Working with API Gateway in Stelvio
This guide explains how to create and manage API endpoints with Stelvio. You'll learn how to define routes, connect them to Lambda functions, and understand the different organizational patterns available to you.
Creating an API
Creating an API Gateway in Stelvio is straightforward. You start by defining your API instance:
The name you provide will be used as part of your API's URL and for identifying it in the AWS console.
API Configuration
For production use cases, you can configure your API Gateway with additional settings:
from stelvio.aws.apigateway import Api
# Basic API with default settings
api = Api('my-api')
# API with custom domain
api = Api('my-api', domain_name='api.example.com')
# API with custom stage name
api = Api('my-api', stage_name='production')
# API with edge-optimized endpoint
api = Api('my-api', endpoint_type='edge')

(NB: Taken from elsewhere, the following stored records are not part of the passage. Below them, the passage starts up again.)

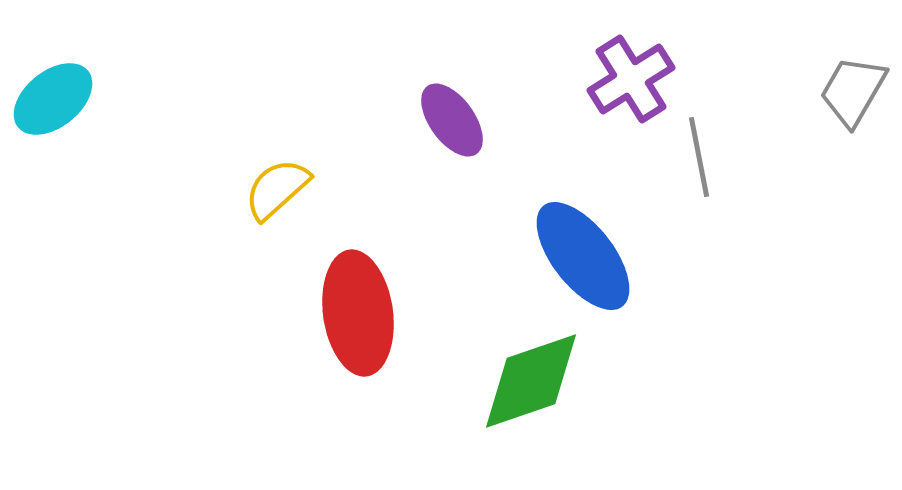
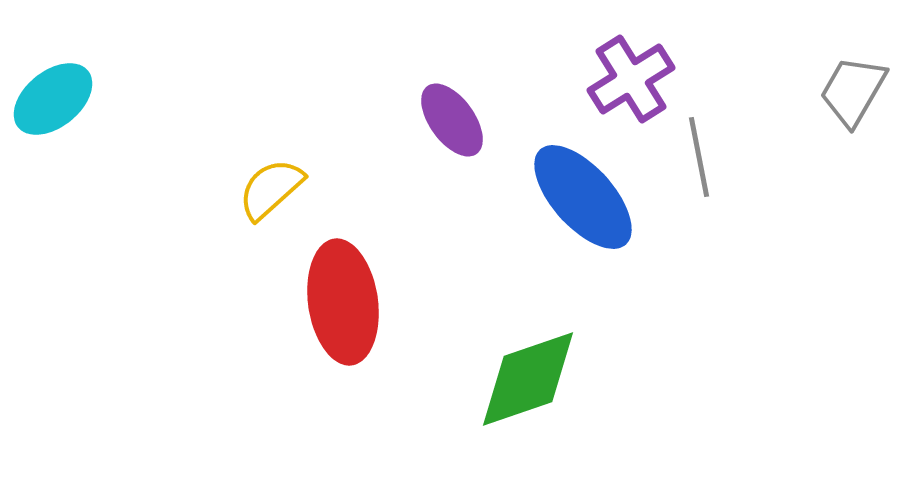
yellow semicircle: moved 6 px left
blue ellipse: moved 59 px up; rotated 4 degrees counterclockwise
red ellipse: moved 15 px left, 11 px up
green diamond: moved 3 px left, 2 px up
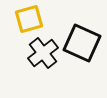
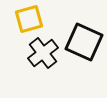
black square: moved 2 px right, 1 px up
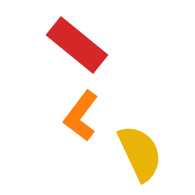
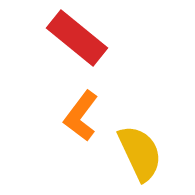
red rectangle: moved 7 px up
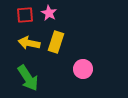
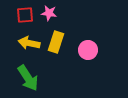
pink star: rotated 21 degrees counterclockwise
pink circle: moved 5 px right, 19 px up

# API with all custom settings
api = Api(
'my-api',
domain_name='api.example.com',
stage_name='production',
endpoint_type='edge'
)
Available configuration options:
domain_name(optional): Custom domain name for your API. See Custom Domains section below.stage_name(optional): Stage name for your API deployment. Defaults to"v1".endpoint_type(optional): API Gateway endpoint type -"regional"(default) or"edge". See Endpoint Types below.
Endpoint Types
Choose the right endpoint type based on your use case:
"regional": Best for applications primarily serving users in a specific AWS region. Lower latency for regional users and simpler configuration."edge": Best for applications serving global users. Uses CloudFront to cache responses at edge locations worldwide for better global performance.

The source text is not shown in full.